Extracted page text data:

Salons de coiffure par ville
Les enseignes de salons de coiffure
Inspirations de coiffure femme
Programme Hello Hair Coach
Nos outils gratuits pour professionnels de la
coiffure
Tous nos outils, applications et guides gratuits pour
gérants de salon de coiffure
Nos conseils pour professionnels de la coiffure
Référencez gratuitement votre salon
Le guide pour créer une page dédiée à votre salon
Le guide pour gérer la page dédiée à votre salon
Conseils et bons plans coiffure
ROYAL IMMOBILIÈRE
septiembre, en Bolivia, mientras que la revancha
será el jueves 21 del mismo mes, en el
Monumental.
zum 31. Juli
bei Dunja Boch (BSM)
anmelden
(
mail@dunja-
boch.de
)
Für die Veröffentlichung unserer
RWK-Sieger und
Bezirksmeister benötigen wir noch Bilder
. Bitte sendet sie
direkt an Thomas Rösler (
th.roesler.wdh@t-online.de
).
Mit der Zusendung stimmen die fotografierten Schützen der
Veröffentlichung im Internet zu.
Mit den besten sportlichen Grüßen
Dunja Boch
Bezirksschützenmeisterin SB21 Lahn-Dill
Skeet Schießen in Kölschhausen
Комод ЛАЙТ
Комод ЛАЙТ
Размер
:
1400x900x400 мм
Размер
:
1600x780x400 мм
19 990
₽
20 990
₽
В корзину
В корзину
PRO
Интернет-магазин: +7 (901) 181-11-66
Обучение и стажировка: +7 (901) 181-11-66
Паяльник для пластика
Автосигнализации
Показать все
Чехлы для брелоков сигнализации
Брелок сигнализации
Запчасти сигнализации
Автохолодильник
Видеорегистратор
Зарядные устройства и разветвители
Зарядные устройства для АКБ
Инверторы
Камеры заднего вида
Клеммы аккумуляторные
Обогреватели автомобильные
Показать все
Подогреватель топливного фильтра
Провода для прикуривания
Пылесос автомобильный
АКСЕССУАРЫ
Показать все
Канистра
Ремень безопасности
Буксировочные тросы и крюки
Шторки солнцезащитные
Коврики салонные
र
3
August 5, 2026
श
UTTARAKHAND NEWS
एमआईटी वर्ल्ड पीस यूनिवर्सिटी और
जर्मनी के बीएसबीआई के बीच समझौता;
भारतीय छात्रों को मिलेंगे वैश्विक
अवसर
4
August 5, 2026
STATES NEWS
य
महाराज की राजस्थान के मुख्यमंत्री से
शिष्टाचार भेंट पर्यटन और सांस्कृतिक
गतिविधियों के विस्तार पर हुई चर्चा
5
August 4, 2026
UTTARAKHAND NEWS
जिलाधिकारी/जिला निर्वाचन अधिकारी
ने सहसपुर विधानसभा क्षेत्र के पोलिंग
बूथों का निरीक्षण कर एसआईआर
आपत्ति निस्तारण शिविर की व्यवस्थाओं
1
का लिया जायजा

**What you have to do**
Now copy each line of the entries that mentions "Veröffentlichung".

**Response area**
Für die Veröffentlichung unserer
Veröffentlichung im Internet zu.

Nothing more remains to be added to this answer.